1(2)不当要求行為がなされた場合の措置
ア 通知書等の発送
弁護士が依頼を受けた場合,不当要求行為者に対し,通知書等を送付することによって,不当要求行為をこれ以上継続しないよう警告することができます。
イ 仮処分命令の申立て
(ア) えせ右翼団体・えせ同和団体などによる街頭宣伝(街宣)活動に対しては,裁判所に対して街宣活動禁止の仮処分命令(民事保全法第23条2項参照)を申し立てることができます。

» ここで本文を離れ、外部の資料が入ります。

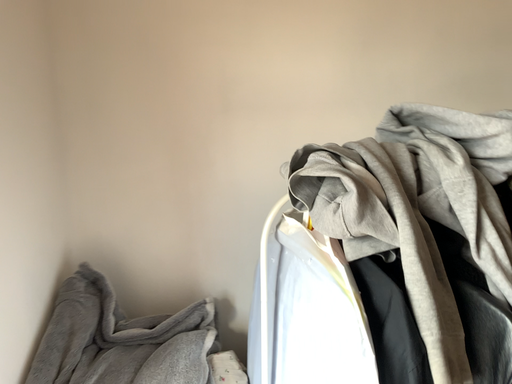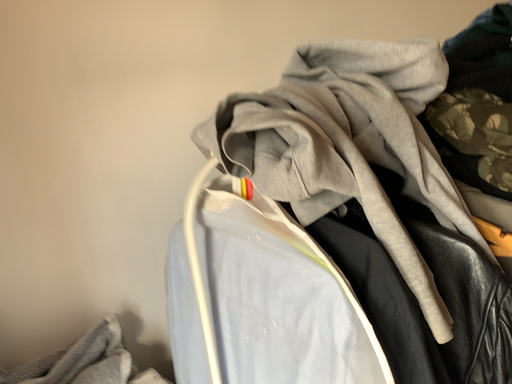 Question: How did the camera likely rotate when shooting the video?

Choices:
 (A) rotated right
 (B) rotated left

Answer: (A) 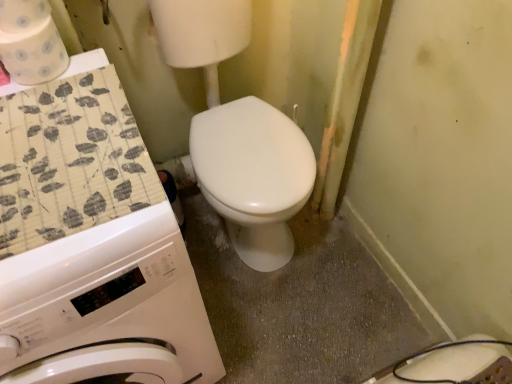 Question: Does patterned paper towel at upper left, which is the second toilet paper in top-to-bottom order, appear on the left side of white paper towel at upper left, the 2th toilet paper in the bottom-to-top sequence?

Choices:
 (A) no
 (B) yes

Answer: (A)

Question: Is patterned paper towel at upper left, acting as the first toilet paper starting from the bottom, placed right next to white paper towel at upper left, the 2th toilet paper in the bottom-to-top sequence?

Choices:
 (A) yes
 (B) no

Answer: (A)

Question: From the image's perspective, is patterned paper towel at upper left, acting as the first toilet paper starting from the bottom, on top of white paper towel at upper left, placed as the 1th toilet paper when sorted from top to bottom?

Choices:
 (A) yes
 (B) no

Answer: (B)

Question: Considering the relative positions of patterned paper towel at upper left, acting as the first toilet paper starting from the bottom, and white paper towel at upper left, the 2th toilet paper in the bottom-to-top sequence, in the image provided, is patterned paper towel at upper left, acting as the first toilet paper starting from the bottom, to the right of white paper towel at upper left, the 2th toilet paper in the bottom-to-top sequence, from the viewer's perspective?

Choices:
 (A) yes
 (B) no

Answer: (A)

Question: Considering the relative sizes of patterned paper towel at upper left, acting as the first toilet paper starting from the bottom, and white paper towel at upper left, placed as the 1th toilet paper when sorted from top to bottom, in the image provided, is patterned paper towel at upper left, acting as the first toilet paper starting from the bottom, shorter than white paper towel at upper left, placed as the 1th toilet paper when sorted from top to bottom,?

Choices:
 (A) yes
 (B) no

Answer: (B)

Question: Would you say patterned paper towel at upper left, which is the second toilet paper in top-to-bottom order, is outside white paper towel at upper left, the 2th toilet paper in the bottom-to-top sequence?

Choices:
 (A) no
 (B) yes

Answer: (B)

Question: Is white paper towel at upper left, the 2th toilet paper in the bottom-to-top sequence, at the left side of patterned paper towel at upper left, acting as the first toilet paper starting from the bottom?

Choices:
 (A) no
 (B) yes

Answer: (B)

Question: From a real-world perspective, is white paper towel at upper left, placed as the 1th toilet paper when sorted from top to bottom, located beneath patterned paper towel at upper left, which is the second toilet paper in top-to-bottom order?

Choices:
 (A) no
 (B) yes

Answer: (A)

Question: Is white paper towel at upper left, placed as the 1th toilet paper when sorted from top to bottom, bigger than patterned paper towel at upper left, acting as the first toilet paper starting from the bottom?

Choices:
 (A) no
 (B) yes

Answer: (A)

Question: Does white paper towel at upper left, placed as the 1th toilet paper when sorted from top to bottom, lie behind patterned paper towel at upper left, which is the second toilet paper in top-to-bottom order?

Choices:
 (A) yes
 (B) no

Answer: (B)

Question: Can you confirm if white paper towel at upper left, placed as the 1th toilet paper when sorted from top to bottom, is thinner than patterned paper towel at upper left, acting as the first toilet paper starting from the bottom?

Choices:
 (A) yes
 (B) no

Answer: (A)

Question: Is white paper towel at upper left, placed as the 1th toilet paper when sorted from top to bottom, facing away from patterned paper towel at upper left, acting as the first toilet paper starting from the bottom?

Choices:
 (A) yes
 (B) no

Answer: (B)

Question: Is white paper towel at upper left, placed as the 1th toilet paper when sorted from top to bottom, smaller than white glossy washing machine at left?

Choices:
 (A) yes
 (B) no

Answer: (A) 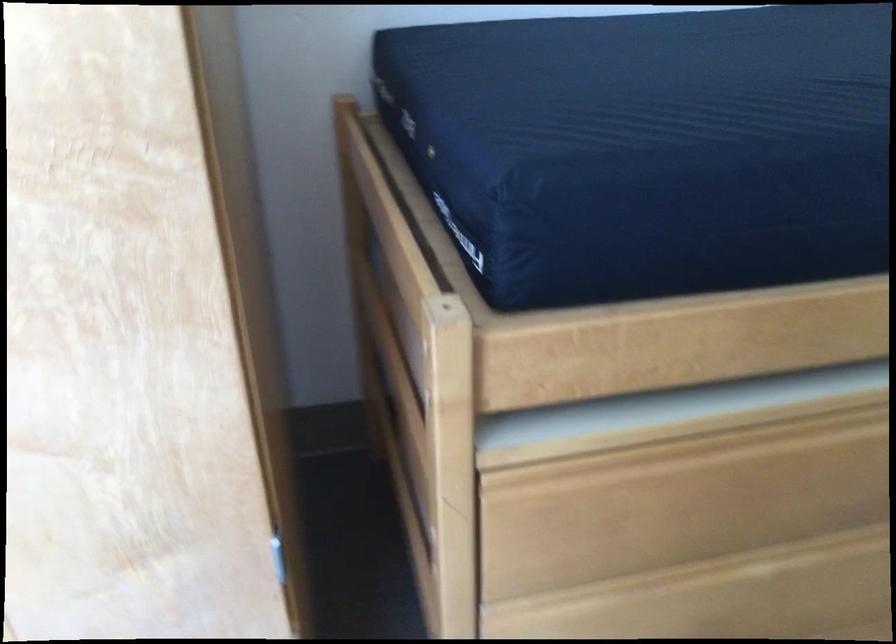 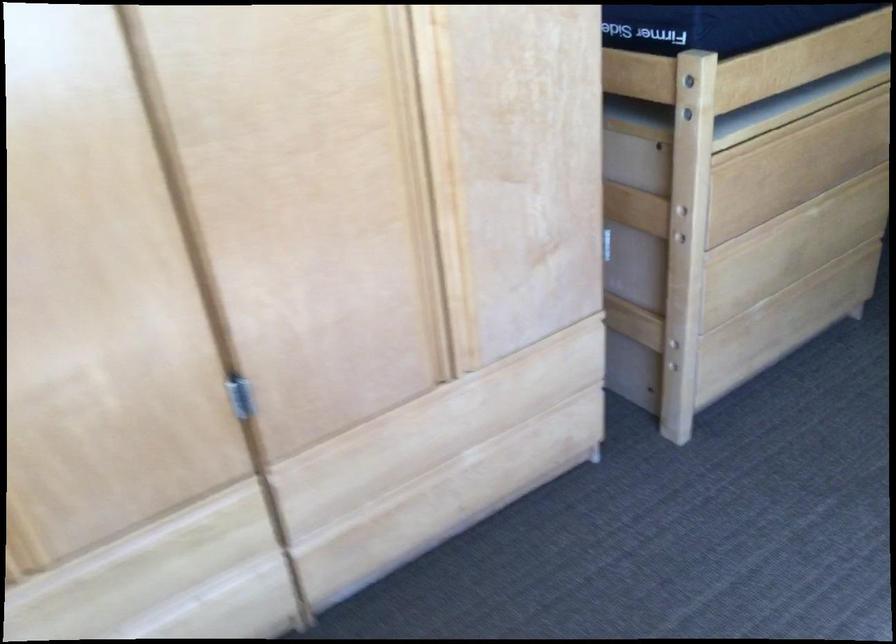 Where in the second image is the point corresponding to pixel 434 410 from the first image?

(688, 116) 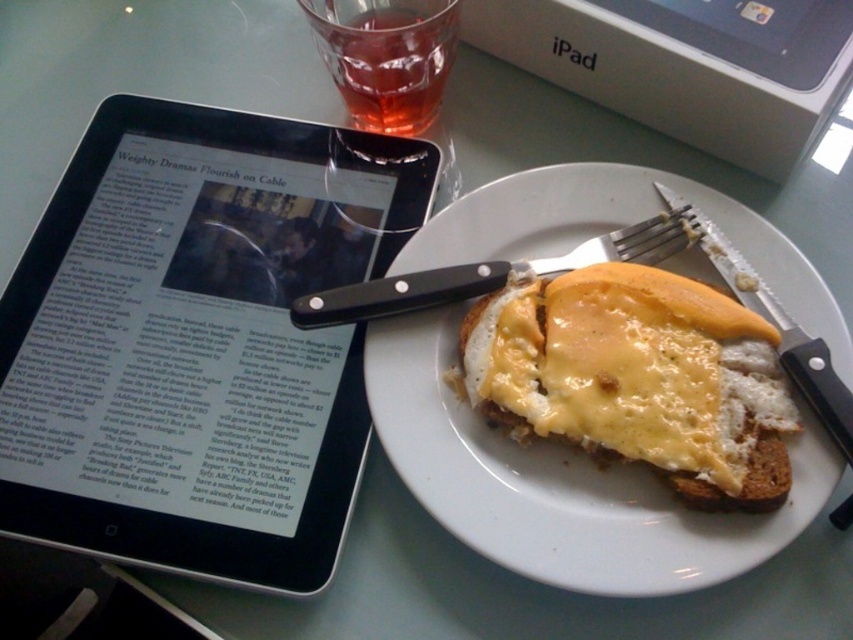 Based on the photo, you are setting up a small tray for a picnic. You have a white ceramic plate at center and a translucent glass at upper center. Which item should you place first if you want to ensure there is enough space for both on the tray?

You should place the white ceramic plate at center first because it is bigger than the translucent glass at upper center, so placing the larger item first ensures there is enough space for both.

You are a chef preparing a meal and need to reach for the black plastic fork at upper right. Which object is closer to your hand when you reach for it compared to the slightly toasted bread with melted cheese at center?

The slightly toasted bread with melted cheese at center is closer to the viewer than the black plastic fork at upper right, so the bread would be closer to your hand when reaching for the fork.

You are a chef standing at the breakfast table. You need to reach the slightly toasted bread with melted cheese at center to add a sprinkle of pepper. Based on the distance between you and the bread, can you estimate how far you need to extend your arm to reach it?

The distance between the slightly toasted bread with melted cheese at center and the camera is 33.99 inches. Assuming the camera represents your eye level, you would need to extend your arm approximately 33.99 inches to reach the bread. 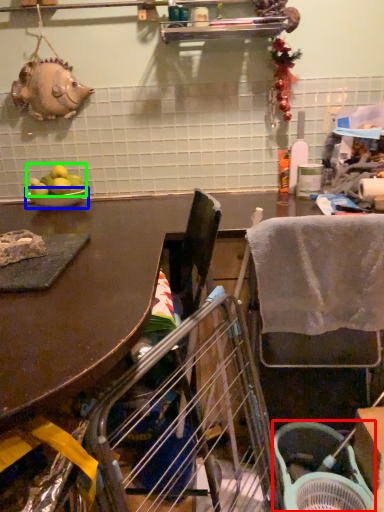 Question: Which is farther away from basket (highlighted by a red box)? bowl (highlighted by a blue box) or fruit (highlighted by a green box)?

Choices:
 (A) bowl
 (B) fruit

Answer: (B) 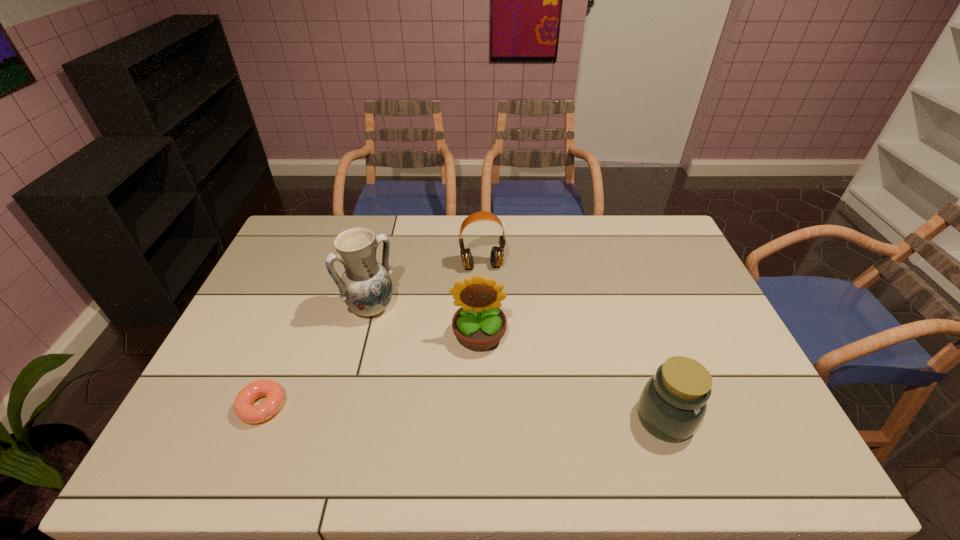 The image size is (960, 540). I want to click on vacant spot on the desktop that is between the shortest object and the rightmost object and is positioned on either side of the pottery, so click(x=467, y=412).

In order to click on free space on the desktop that is between the doughnut and the jar and is positioned on the face of the sunflower in this screenshot , I will do `click(481, 413)`.

Locate an element on the screen. vacant space on the desktop that is between the leftmost object and the jar and is positioned on the ear cups of the headset is located at coordinates (510, 414). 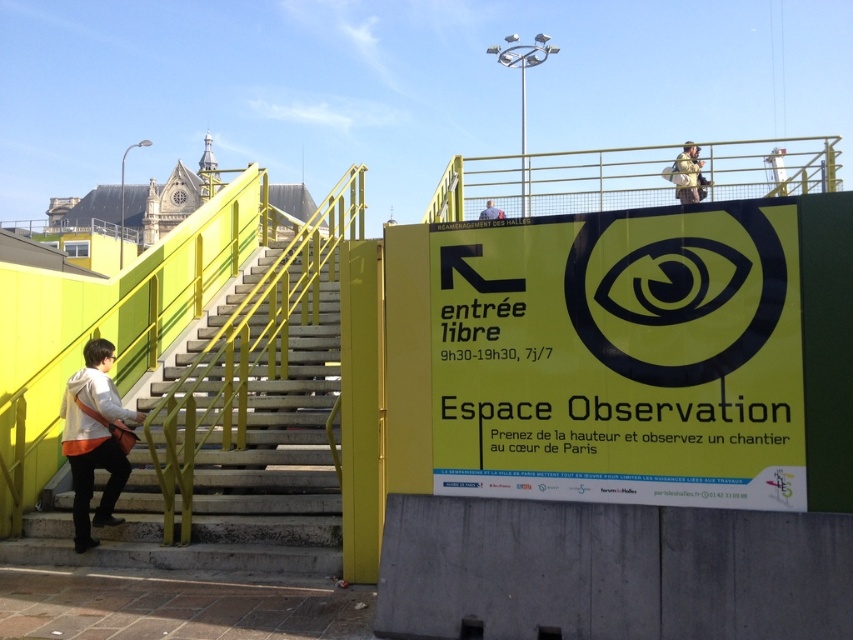 Based on the photo, who is taller, yellow metal stairs at left or yellow metal railing at upper center?

With more height is yellow metal railing at upper center.

Is yellow metal stairs at left bigger than yellow metal railing at upper center?

No, yellow metal stairs at left is not bigger than yellow metal railing at upper center.

Does point (144, 497) come in front of point (544, 170)?

Yes, point (144, 497) is closer to viewer.

Image resolution: width=853 pixels, height=640 pixels. In order to click on yellow metal stairs at left in this screenshot , I will do `click(230, 484)`.

Can you confirm if yellow metal railing at upper center is positioned above matte blue shirt at upper center?

Yes.

Describe the element at coordinates (554, 182) in the screenshot. I see `yellow metal railing at upper center` at that location.

Is point (578, 209) closer to viewer compared to point (485, 209)?

No, (578, 209) is behind (485, 209).

This screenshot has width=853, height=640. In order to click on yellow metal railing at upper center in this screenshot , I will do `click(554, 182)`.

In the scene shown: How distant is yellow matte sign at center from matte blue shirt at upper center?

yellow matte sign at center and matte blue shirt at upper center are 11.23 meters apart from each other.

Is yellow matte sign at center taller than matte blue shirt at upper center?

Yes, yellow matte sign at center is taller than matte blue shirt at upper center.

You are a GUI agent. You are given a task and a screenshot of the screen. Output one action in this format:
    pyautogui.click(x=<x>, y=<y>)
    Task: Click on the yellow matte sign at center
    The image size is (853, 640).
    Given the screenshot: What is the action you would take?
    coord(621,356)

Locate an element on the screen. yellow matte sign at center is located at coordinates (621, 356). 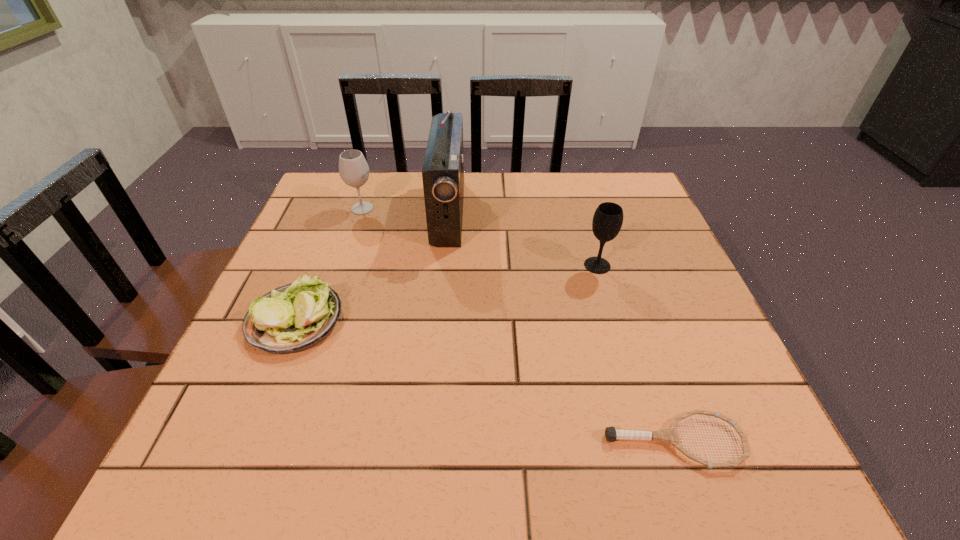 Image resolution: width=960 pixels, height=540 pixels. Find the location of `vacant space that is in between the lettuce and the nearest object`. vacant space that is in between the lettuce and the nearest object is located at coordinates (485, 380).

Locate an element on the screen. unoccupied area between the left wineglass and the nearer wineglass is located at coordinates (480, 237).

The height and width of the screenshot is (540, 960). Find the location of `vacant space that is in between the left wineglass and the lettuce`. vacant space that is in between the left wineglass and the lettuce is located at coordinates (329, 264).

This screenshot has height=540, width=960. Find the location of `blank region between the right wineglass and the tennis racket`. blank region between the right wineglass and the tennis racket is located at coordinates (636, 354).

The height and width of the screenshot is (540, 960). What are the coordinates of `vacant area between the lettuce and the third object from right to left` in the screenshot? It's located at (372, 266).

Where is `vacant region between the shortest object and the third object from left to right`? vacant region between the shortest object and the third object from left to right is located at coordinates (562, 327).

The width and height of the screenshot is (960, 540). What are the coordinates of `free spot between the right wineglass and the fourth tallest object` in the screenshot? It's located at (446, 292).

The image size is (960, 540). What are the coordinates of `vacant area between the fourth tallest object and the tallest object` in the screenshot? It's located at (372, 266).

You are a GUI agent. You are given a task and a screenshot of the screen. Output one action in this format:
    pyautogui.click(x=<x>, y=<y>)
    Task: Click on the object that ranks as the third closest to the left wineglass
    
    Given the screenshot: What is the action you would take?
    pyautogui.click(x=607, y=221)

Locate an element on the screen. This screenshot has width=960, height=540. the closest object to the second shortest object is located at coordinates (443, 170). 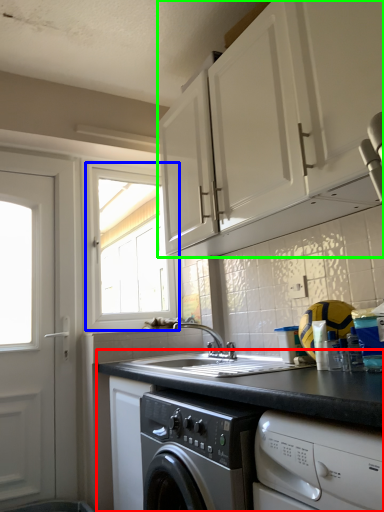 Question: Which object is the closest to the countertop (highlighted by a red box)? Choose among these: window (highlighted by a blue box) or cabinetry (highlighted by a green box).

Choices:
 (A) window
 (B) cabinetry

Answer: (B) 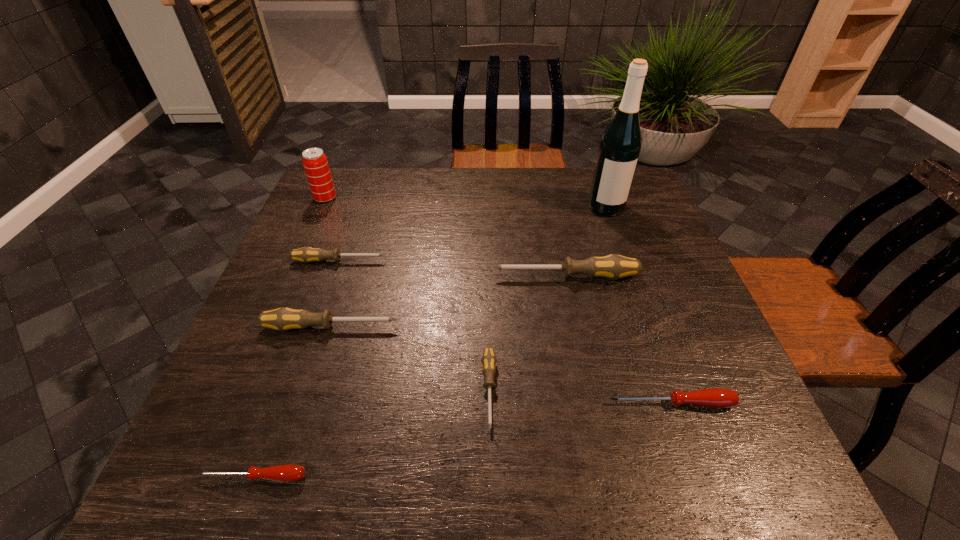 The image size is (960, 540). Find the location of `unoccupied position between the soda can and the fourth farthest object`. unoccupied position between the soda can and the fourth farthest object is located at coordinates (445, 238).

Find the location of a particular element. empty space between the second tallest screwdriver and the third farthest object is located at coordinates (335, 294).

Locate an element on the screen. The image size is (960, 540). free point between the second biggest gray screwdriver and the soda can is located at coordinates (328, 263).

The image size is (960, 540). I want to click on vacant area that lies between the smallest gray screwdriver and the left red screwdriver, so click(372, 434).

The height and width of the screenshot is (540, 960). What are the coordinates of `vacant area between the dark wine bottle and the farthest screwdriver` in the screenshot? It's located at (472, 234).

Where is `free spot between the fourth farthest object and the seventh shortest object`? The height and width of the screenshot is (540, 960). free spot between the fourth farthest object and the seventh shortest object is located at coordinates [445, 238].

Locate an element on the screen. free space that is in between the dark wine bottle and the bigger red screwdriver is located at coordinates (638, 305).

You are a GUI agent. You are given a task and a screenshot of the screen. Output one action in this format:
    pyautogui.click(x=<x>, y=<y>)
    Task: Click on the object that is the fourth closest to the fourth farthest object
    The width and height of the screenshot is (960, 540).
    Given the screenshot: What is the action you would take?
    pyautogui.click(x=306, y=254)

Find the location of `object identified as the seventh closest to the farther red screwdriver`. object identified as the seventh closest to the farther red screwdriver is located at coordinates (315, 163).

Identify which screwdriver is the third closest to the bigger red screwdriver. Please provide its 2D coordinates. Your answer should be formatted as a tuple, i.e. [(x, y)], where the tuple contains the x and y coordinates of a point satisfying the conditions above.

[(283, 319)] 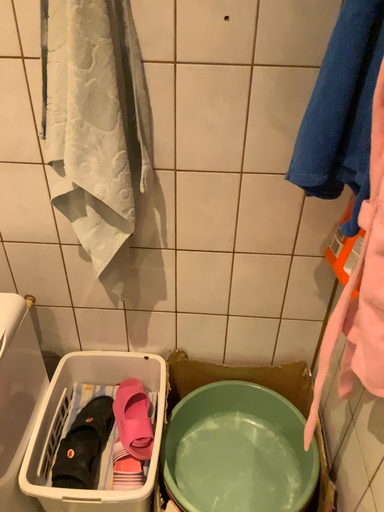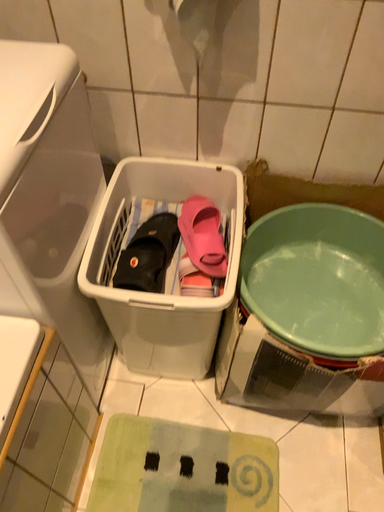 Question: Which way did the camera rotate in the video?

Choices:
 (A) rotated upward
 (B) rotated downward

Answer: (B) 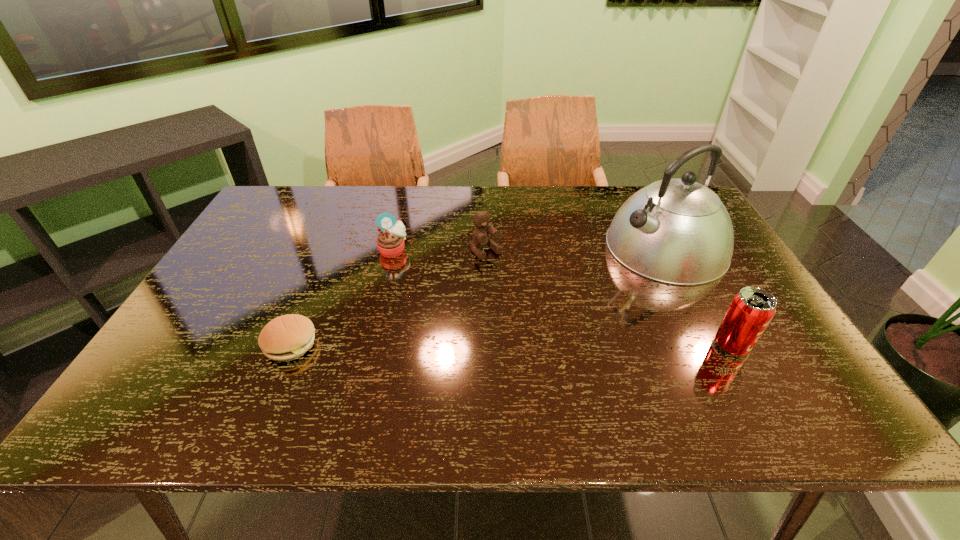 I want to click on soda can that is at the right edge, so click(x=751, y=310).

Identify the location of kettle that is at the right edge. The image size is (960, 540). (677, 231).

This screenshot has height=540, width=960. I want to click on object present at the far right corner, so click(677, 231).

Locate an element on the screen. This screenshot has width=960, height=540. object at the near right corner is located at coordinates (751, 310).

The height and width of the screenshot is (540, 960). Find the location of `vacant space at the far edge of the desktop`. vacant space at the far edge of the desktop is located at coordinates (438, 214).

In the image, there is a desktop. Where is `vacant space at the near edge`? vacant space at the near edge is located at coordinates (492, 366).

(イ) 反社会的勢力が不当要求を継続する意思で企業(事業者)の担当者に対して執拗に面会を求めてくるような場合には面談強要禁止の仮処分命令(同項参照)を,執拗に架電してくるような場合には架電禁止の仮処分命令(同項参照)を,それぞれ裁判所に対して申し立てることができます。
ウ 債務不存在確認請求訴訟の提起
反社会的勢力において,自身に正当な権利があると主張して譲らず,不当要求が続くような場合には,債務不存在確認請求訴訟を提起することができます。
エ 中止命令等の発出を促す
公安委員会は,指定暴力団員が指定暴力団等の威力を示して暴力団員による不当な行為の防止等に関する法律(以下,「暴対法」といいます。)第9条各号所定の暴力的要求行為を行った場合等には当該指定暴力団員等に対し中止命令等を発出することができるので,中止命令等を発出することができる場合には公安委員会に対してその発出を働きかけることができます。
オ 被害届の提出・刑事告訴
不当要求行為がなされた場合に当該不当要求行為が犯罪に該当する場合には,弁護士の助力のもと,被害届の提出・刑事告訴に踏み切ることができます。
カ 不当利得返還請求訴訟,損害賠償請求訴訟の提起
(ア) 暴力団員の不法行為によって損害を被った場合には,当該暴力団員に対して不当利得返還請求訴訟(民法第703条,第704条)や損害賠償請求訴訟(民法第709条)を提起することができます。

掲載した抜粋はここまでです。